_SUPPLIED INFORMATION_
--- START ---
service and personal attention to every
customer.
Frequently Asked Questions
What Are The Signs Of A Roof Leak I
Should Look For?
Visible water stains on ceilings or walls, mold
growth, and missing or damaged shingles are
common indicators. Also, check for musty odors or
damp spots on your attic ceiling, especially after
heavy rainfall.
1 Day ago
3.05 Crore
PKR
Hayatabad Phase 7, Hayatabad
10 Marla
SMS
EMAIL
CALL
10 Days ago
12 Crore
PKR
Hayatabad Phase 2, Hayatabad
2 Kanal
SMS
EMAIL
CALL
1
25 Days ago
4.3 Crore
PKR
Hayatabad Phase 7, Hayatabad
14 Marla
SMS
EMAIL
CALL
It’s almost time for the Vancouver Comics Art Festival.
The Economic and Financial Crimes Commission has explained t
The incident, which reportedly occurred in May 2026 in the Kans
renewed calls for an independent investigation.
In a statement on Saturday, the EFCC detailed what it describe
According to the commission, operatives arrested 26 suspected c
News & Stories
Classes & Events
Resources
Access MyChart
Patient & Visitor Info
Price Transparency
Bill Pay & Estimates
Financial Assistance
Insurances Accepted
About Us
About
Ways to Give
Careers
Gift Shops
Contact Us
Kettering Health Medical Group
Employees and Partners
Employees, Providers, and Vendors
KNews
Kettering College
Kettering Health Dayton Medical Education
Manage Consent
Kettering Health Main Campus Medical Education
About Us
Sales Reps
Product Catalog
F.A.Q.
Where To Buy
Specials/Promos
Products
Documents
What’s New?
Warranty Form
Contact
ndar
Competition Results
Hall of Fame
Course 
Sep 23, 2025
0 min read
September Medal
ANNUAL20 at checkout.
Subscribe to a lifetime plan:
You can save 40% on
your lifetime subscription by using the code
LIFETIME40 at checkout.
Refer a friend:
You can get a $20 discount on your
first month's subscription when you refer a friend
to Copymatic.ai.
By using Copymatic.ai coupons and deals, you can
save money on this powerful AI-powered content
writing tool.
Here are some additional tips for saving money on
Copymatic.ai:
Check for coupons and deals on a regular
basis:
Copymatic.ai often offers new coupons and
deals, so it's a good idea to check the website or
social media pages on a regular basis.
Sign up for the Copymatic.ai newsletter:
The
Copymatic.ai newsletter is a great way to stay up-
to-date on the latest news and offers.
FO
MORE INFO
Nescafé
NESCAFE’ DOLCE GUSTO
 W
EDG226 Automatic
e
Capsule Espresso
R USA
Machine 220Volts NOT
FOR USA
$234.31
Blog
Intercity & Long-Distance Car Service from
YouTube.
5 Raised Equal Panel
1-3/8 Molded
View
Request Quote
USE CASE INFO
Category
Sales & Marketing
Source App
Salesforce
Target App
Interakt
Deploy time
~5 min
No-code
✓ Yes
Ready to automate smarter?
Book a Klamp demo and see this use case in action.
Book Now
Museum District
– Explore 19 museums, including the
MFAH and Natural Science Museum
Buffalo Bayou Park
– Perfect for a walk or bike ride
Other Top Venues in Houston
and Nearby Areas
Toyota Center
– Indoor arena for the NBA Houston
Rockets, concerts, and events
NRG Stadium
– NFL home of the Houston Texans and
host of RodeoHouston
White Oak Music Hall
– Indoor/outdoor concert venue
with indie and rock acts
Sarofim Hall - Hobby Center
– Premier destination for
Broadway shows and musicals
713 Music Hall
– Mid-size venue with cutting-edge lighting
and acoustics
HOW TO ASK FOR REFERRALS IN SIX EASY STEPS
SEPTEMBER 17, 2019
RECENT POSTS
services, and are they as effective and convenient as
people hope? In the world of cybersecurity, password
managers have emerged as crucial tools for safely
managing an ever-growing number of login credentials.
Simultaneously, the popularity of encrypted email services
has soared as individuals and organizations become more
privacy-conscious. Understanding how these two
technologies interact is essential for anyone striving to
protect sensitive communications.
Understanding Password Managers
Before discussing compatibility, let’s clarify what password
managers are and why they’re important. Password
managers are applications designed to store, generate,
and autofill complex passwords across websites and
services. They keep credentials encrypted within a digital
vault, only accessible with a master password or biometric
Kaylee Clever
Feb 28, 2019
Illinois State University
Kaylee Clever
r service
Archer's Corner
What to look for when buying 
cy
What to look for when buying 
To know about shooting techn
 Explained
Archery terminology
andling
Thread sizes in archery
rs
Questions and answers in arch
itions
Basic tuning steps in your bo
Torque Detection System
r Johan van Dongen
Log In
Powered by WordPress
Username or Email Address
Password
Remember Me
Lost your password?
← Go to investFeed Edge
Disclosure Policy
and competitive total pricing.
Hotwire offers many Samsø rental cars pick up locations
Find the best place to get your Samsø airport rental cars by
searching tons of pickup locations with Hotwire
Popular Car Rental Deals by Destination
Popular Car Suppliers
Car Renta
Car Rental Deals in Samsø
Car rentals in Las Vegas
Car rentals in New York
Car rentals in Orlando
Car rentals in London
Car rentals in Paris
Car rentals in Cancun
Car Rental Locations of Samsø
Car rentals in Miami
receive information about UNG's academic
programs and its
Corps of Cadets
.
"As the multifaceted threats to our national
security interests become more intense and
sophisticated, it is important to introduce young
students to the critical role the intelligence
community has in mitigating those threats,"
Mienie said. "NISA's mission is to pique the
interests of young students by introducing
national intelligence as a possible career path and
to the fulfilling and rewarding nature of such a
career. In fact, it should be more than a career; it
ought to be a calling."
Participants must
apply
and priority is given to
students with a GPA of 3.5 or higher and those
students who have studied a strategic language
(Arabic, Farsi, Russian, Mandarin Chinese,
--- END ---
_TASK BRIEF_
Copy out each line in the preceding records that contains "checkout".

_ANSWER SECTION_
ANNUAL20 at checkout.
LIFETIME40 at checkout.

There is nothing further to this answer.